Skip the pictures and return every entry exactly as written.
╔══
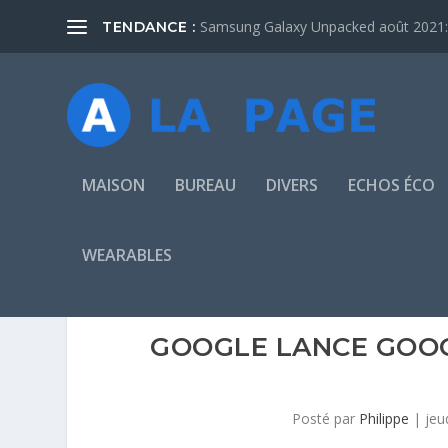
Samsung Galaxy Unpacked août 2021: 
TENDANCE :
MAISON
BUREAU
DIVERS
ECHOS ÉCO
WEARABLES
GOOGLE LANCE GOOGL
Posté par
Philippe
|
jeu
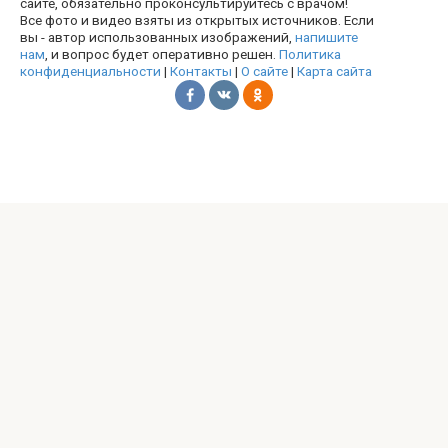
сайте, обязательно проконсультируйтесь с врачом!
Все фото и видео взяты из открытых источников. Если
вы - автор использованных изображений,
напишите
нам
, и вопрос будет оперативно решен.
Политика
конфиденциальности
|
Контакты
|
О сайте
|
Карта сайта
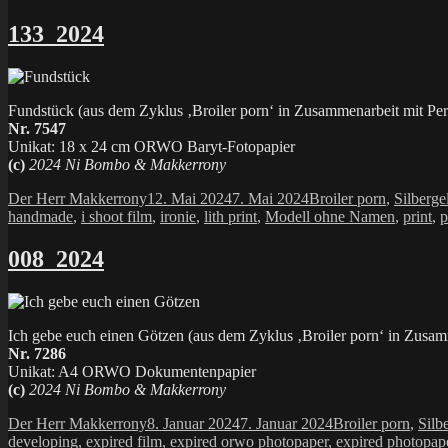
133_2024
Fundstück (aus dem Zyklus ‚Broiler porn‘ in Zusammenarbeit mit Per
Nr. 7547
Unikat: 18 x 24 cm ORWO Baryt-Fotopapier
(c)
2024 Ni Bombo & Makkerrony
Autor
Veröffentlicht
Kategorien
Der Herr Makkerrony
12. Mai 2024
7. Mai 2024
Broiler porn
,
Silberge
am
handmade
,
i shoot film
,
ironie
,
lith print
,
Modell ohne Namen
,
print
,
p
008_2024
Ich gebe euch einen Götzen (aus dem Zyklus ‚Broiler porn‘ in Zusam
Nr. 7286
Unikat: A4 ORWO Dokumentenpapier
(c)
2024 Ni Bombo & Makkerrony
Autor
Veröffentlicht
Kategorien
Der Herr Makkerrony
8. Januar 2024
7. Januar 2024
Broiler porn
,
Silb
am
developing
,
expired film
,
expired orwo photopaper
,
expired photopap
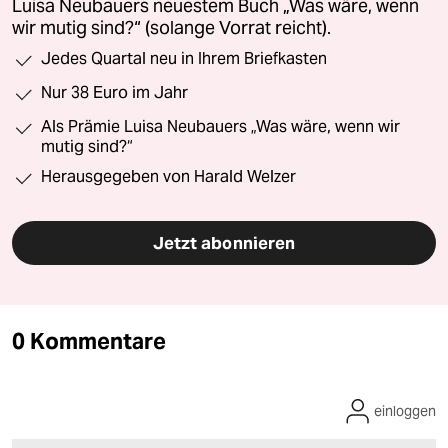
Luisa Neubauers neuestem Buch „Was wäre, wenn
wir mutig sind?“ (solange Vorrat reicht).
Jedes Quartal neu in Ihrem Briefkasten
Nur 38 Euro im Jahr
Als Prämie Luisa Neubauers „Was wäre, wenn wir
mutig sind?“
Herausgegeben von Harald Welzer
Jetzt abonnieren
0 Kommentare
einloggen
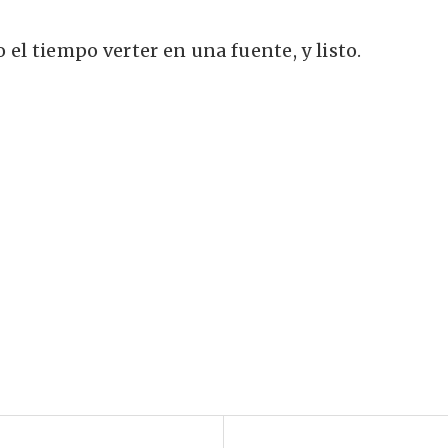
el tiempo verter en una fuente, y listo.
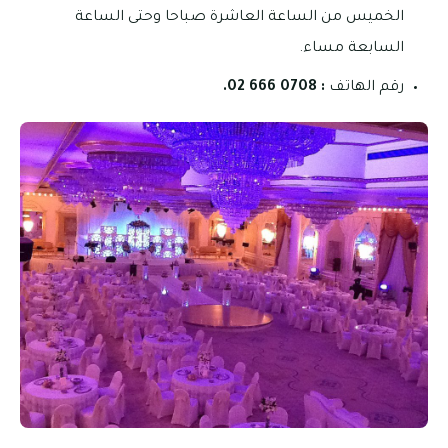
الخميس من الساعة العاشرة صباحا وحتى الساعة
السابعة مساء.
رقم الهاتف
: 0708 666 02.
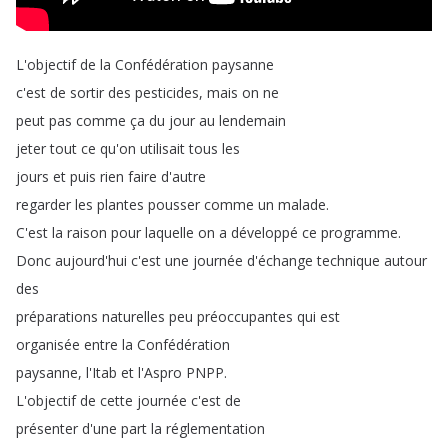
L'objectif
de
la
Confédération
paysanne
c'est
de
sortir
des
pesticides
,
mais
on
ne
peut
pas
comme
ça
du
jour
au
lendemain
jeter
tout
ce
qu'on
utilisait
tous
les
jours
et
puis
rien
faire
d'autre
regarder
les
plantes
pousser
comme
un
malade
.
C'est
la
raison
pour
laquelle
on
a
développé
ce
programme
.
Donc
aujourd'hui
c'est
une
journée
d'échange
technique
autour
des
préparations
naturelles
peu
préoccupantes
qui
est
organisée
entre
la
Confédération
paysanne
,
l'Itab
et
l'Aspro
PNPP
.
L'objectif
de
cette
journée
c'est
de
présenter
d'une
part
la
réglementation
╚══
### Finished exercise
Samsung Galaxy Unpacked août 2021: 
TENDANCE :
MAISON
BUREAU
DIVERS
ECHOS ÉCO
WEARABLES
GOOGLE LANCE GOOGL
Posté par
Philippe
|
jeu
сайте, обязательно проконсультируйтесь с врачом!
Все фото и видео взяты из открытых источников. Если
вы - автор использованных изображений,
напишите
нам
, и вопрос будет оперативно решен.
Политика
конфиденциальности
|
Контакты
|
О сайте
|
Карта сайта
133_2024
Fundstück (aus dem Zyklus ‚Broiler porn‘ in Zusammenarbeit mit Per
Nr. 7547
Unikat: 18 x 24 cm ORWO Baryt-Fotopapier
(c)
2024 Ni Bombo & Makkerrony
Autor
Veröffentlicht
Kategorien
Der Herr Makkerrony
12. Mai 2024
7. Mai 2024
Broiler porn
,
Silberge
am
handmade
,
i shoot film
,
ironie
,
lith print
,
Modell ohne Namen
,
print
,
p
008_2024
Ich gebe euch einen Götzen (aus dem Zyklus ‚Broiler porn‘ in Zusam
Nr. 7286
Unikat: A4 ORWO Dokumentenpapier
(c)
2024 Ni Bombo & Makkerrony
Autor
Veröffentlicht
Kategorien
Der Herr Makkerrony
8. Januar 2024
7. Januar 2024
Broiler porn
,
Silb
am
developing
,
expired film
,
expired orwo photopaper
,
expired photopap
Luisa Neubauers neuestem Buch „Was wäre, wenn
wir mutig sind?“ (solange Vorrat reicht).
Jedes Quartal neu in Ihrem Briefkasten
Nur 38 Euro im Jahr
Als Prämie Luisa Neubauers „Was wäre, wenn wir
mutig sind?“
Herausgegeben von Harald Welzer
Jetzt abonnieren
0 Kommentare
einloggen
el tiempo verter en una fuente, y listo.
الخميس من الساعة العاشرة صباحا وحتى الساعة
السابعة مساء.
رقم الهاتف
: 0708 666 02.
L'objectif
de
la
Confédération
paysanne
c'est
de
sortir
des
pesticides
,
mais
on
ne
peut
pas
comme
ça
du
jour
au
lendemain
jeter
tout
ce
qu'on
utilisait
tous
les
jours
et
puis
rien
faire
d'autre
regarder
les
plantes
pousser
comme
un
malade
.
C'est
la
raison
pour
laquelle
on
a
développé
ce
programme
.
Donc
aujourd'hui
c'est
une
journée
d'échange
technique
autour
des
préparations
naturelles
peu
préoccupantes
qui
est
organisée
entre
la
Confédération
paysanne
,
l'Itab
et
l'Aspro
PNPP
.
L'objectif
de
cette
journée
c'est
de
présenter
d'une
part
la
réglementation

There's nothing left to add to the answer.